Available records:
Start of Block
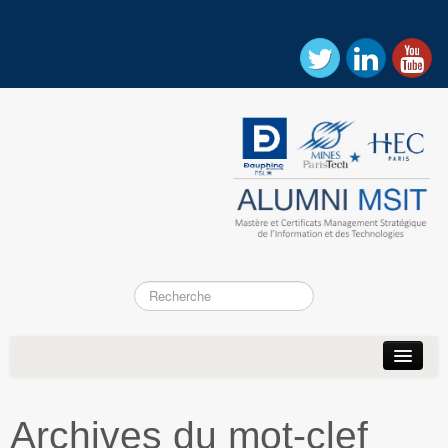
Accueil
Actualités
Archives du mot-clef
Association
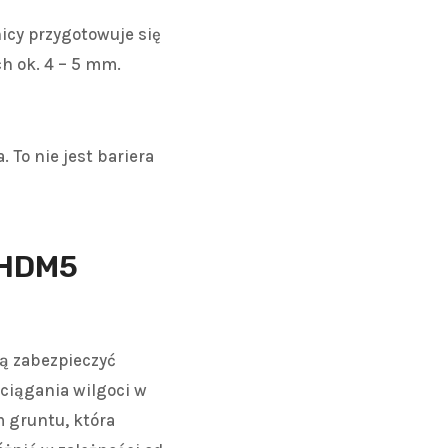
icy przygotowuje się
h ok. 4 – 5 mm.
. To nie jest bariera
a HDM5
ją zabezpieczyć
ciągania wilgoci w
 gruntu, która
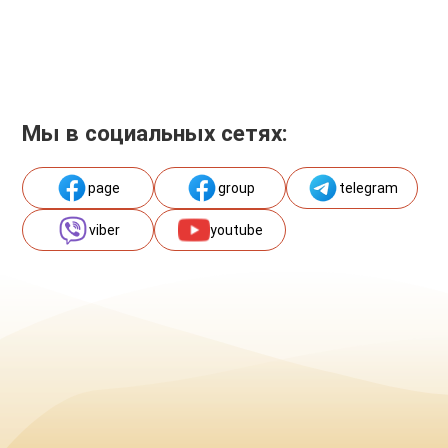
Мы в социальных сетях:
page
group
telegram
viber
youtube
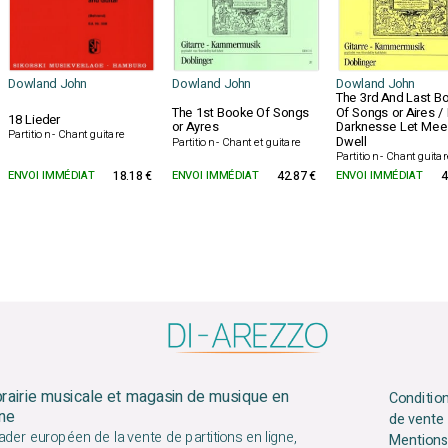
Dowland John
Dowland John
Dowland John
The 3rd And Last B
The 1st Booke Of Songs
Of Songs or Aires / 
18 Lieder
or Ayres
Darknesse Let Mee
Partition - Chant guitare
Dwell
Partition - Chant et guitare
Partition - Chant guita
ENVOI IMMÉDIAT
18.18 €
ENVOI IMMÉDIAT
42.87 €
ENVOI IMMÉDIAT
4
brairie musicale et magasin de musique en
Conditio
gne
de vente
ader européen de la vente de partitions en ligne,
Mentions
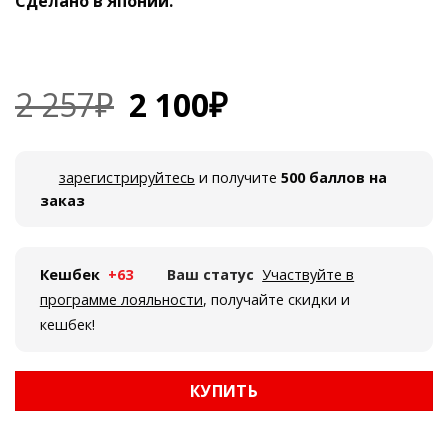
Сделано в Японии.
2 257
₽
2 100
₽
Первоначальная
Текущая
цена
цена:
составляла
2
2
100₽.
257₽.
зарегистрируйтесь
и получите
500 баллов на
заказ
Кешбек
+63
Ваш статус
Участвуйте в
программе лояльности
, получайте скидки и
кешбек!
КУПИТЬ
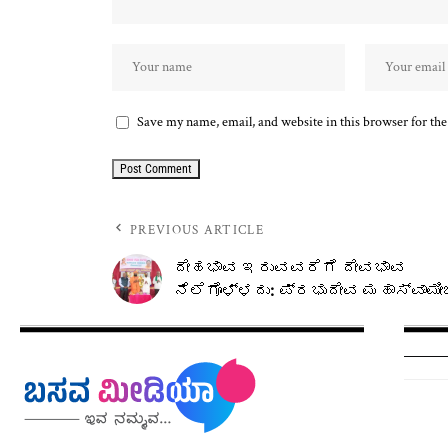
Save my name, email, and website in this browser for th
PREVIOUS ARTICLE
ದೇಹಭಾವ ಇರುವವರೆಗೆ ದೇವಭಾವ
ನೆಲೆಗೊಳ್ಳದು: ಪ್ರಭುದೇವ ಮಹಾಸ್ವಾಮೀ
End of Block
What is being asked: Count the lines in the listing that hold the word "Chant", then give the number and nothing else.

Output for this exercise: 3